# ANT404 Lab #1 - Query Redshift Audit Logs

In this lab you will use Redshift Spectrum to query Redshift Audit logs. A bucket of example logs has been shared with your test account. 


### Background on Redshift Audit Logs
Audit logging is not enabled by default in Amazon Redshift. When you enable logging on your cluster, Amazon Redshift creates and uploads logs to Amazon S3 that capture data from the creation of the cluster to the present time. Each logging update is a continuation of the information that was already logged. 

Once enabled, Amazon Redshift logs information in the following log files:
* **Connection log** : authentication attempts, and connections and disconnections.
* **User log** : information about changes to database user definitions.  [Not used in this lab]
* **User activity log** : logs each query before it is run on the database.

Redshift Audit logs use multiple formats:
* **Connection log** files use a pipe delimited flat file format. 
* **User activity log** files do not have explicit delimiters, you will use a regular expression to define the fields. 



## 1. Check for credentials file
Check for the credentials created in the `START_HERE` notebook.

In [None]:
%%bash
cat ant404-lab.creds

## 2. Set local variables from credentials file
Run this `cell` to import the credentials created in `START_HERE` notebook into this notebook. Later cells rely on these variables.

In [None]:
import simplejson
with open("ant404-lab.creds") as fh:
    creds = simplejson.loads(fh.read())
username=creds["user_name"]
password=creds["password"]
host_name=creds["host_name"]
port_num=creds["port_num"]
db_name=creds["db_name"]

# Example Account, Region, and Cluster values for this lab
log_account=123456789101
region="us-east-1"
cluster_name="reporting-cluster"

# Default date values used to get sample files
audit_year=2019
audit_month=11
audit_day=10 

## 3. Set `env` shell variables with Audit log location elements
Run the `cell` to set these variables in the local shell.
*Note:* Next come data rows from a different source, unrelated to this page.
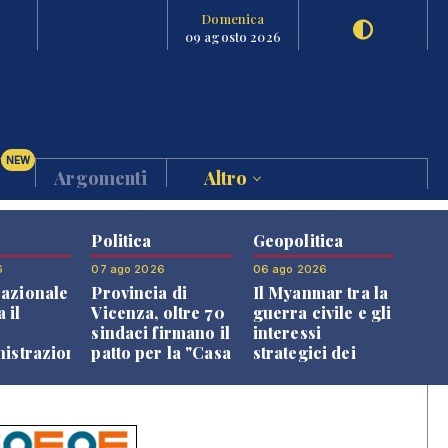
Domenica
09 agosto 2026
NEW
Argomenti
Altro
Politica
Geopolitica
6
07 ago 2026
06 ago 2026
azionale
Provincia di
Il Myanmar tra la
 il
Vicenza, oltre 70
guerra civile e gli
o
sindaci firmano il
interessi
nistrazione
patto per la "Casa
strategici dei
dei Comuni"
Paesi vicini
Do not quote the `%set_env` variable strings.

In [None]:
%set_env username={username}
%set_env log_account={log_account}

# Default date value used to get sample files
%set_env audit_date={audit_year}-{audit_month}-{audit_day}
%set_env audit_date_path=year={audit_year}/month={audit_month}/day={audit_day}

# S3 bucket for logs 
%set_env log_bucket=redshift-managed-spectrum-datasets-{region}

# S3 prefix path for logs
%set_env audit_prefix=dataset=auditlog/region={region}

# Log file name excluding date
%set_env audit_file={log_account}_redshift_{region}_{cluster_name}_

## 4. List the Audit Logs of each type
Run the following cells to count the Audit Logs of each type and list the first.
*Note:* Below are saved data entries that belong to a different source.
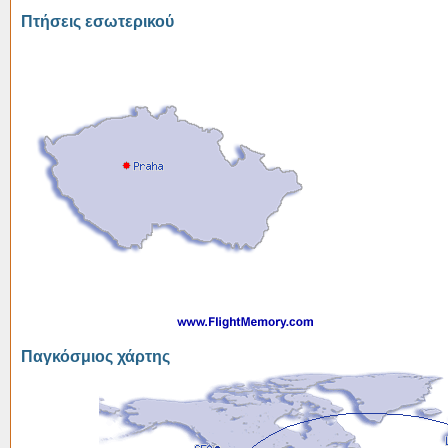
Πτήσεις εσωτερικού
Παγκόσμιος χάρτης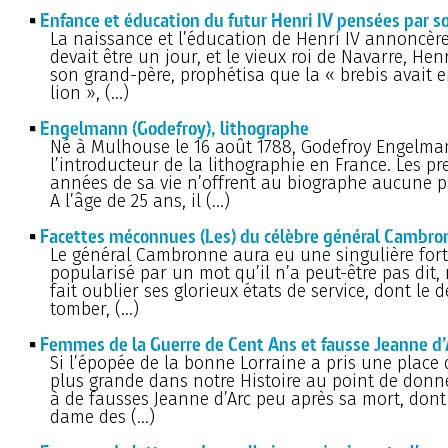
Enfance et éducation du futur Henri IV pensées par s
La naissance et l’éducation de Henri IV annoncère
devait être un jour, et le vieux roi de Navarre, Henr
son grand-père, prophétisa que la « brebis avait e
lion », (…)
Engelmann (Godefroy), lithographe
Né à Mulhouse le 16 août 1788, Godefroy Engelma
l’introducteur de la lithographie en France. Les p
années de sa vie n’offrent au biographe aucune pa
A l’âge de 25 ans, il (…)
Facettes méconnues (Les) du célèbre général Cambro
Le général Cambronne aura eu une singulière for
popularisé par un mot qu’il n’a peut-être pas dit,
fait oublier ses glorieux états de service, dont le d
tomber, (…)
Femmes de la Guerre de Cent Ans et fausse Jeanne d’
Si l’épopée de la bonne Lorraine a pris une place 
plus grande dans notre Histoire au point de donn
à de fausses Jeanne d’Arc peu après sa mort, dont 
dame des (…)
Notice that all Audit logs are in one S3 prefix, only the file name tells us the log type.

In [None]:
%%bash 
audit_log_full_prefix=$log_bucket/$audit_prefix/$audit_date_path/$audit_file

## Count and List the logs with the AWS CLI
echo "ConnectionLog files: "
echo "s3://$audit_log_full_prefix"
echo "-----------------------------"
aws s3 ls s3://$audit_log_full_prefix"connectionlog_" --summarize

echo ""; echo "UserActivityLog files: "
echo "s3://$audit_log_full_prefix"
echo "-----------------------------"
aws s3 ls s3://$audit_log_full_prefix"useractivitylog_" --summarize

## 5. Download and preview a `ConnectionLog` file

In [None]:
%%bash
file="${audit_file}connectionlog_${audit_date}T00:27"
# Download with the AWS CLI
aws s3 cp s3://$log_bucket/$audit_prefix/$audit_date_path/${file}.gz ${file}.gz
gzip -df ${file}.gz  # Unzip
head -15 ${file}     # Print 15 lines

## 6. Create manifests to refer to the separate Audit log file types
The `LOCATION` parameter for a Redshift Spectrum external table must refer to a prefix "folder" ending with a slash `/`. When different file types are in the same prefix you must use a manifest file to tell Redshift which files are part of the table.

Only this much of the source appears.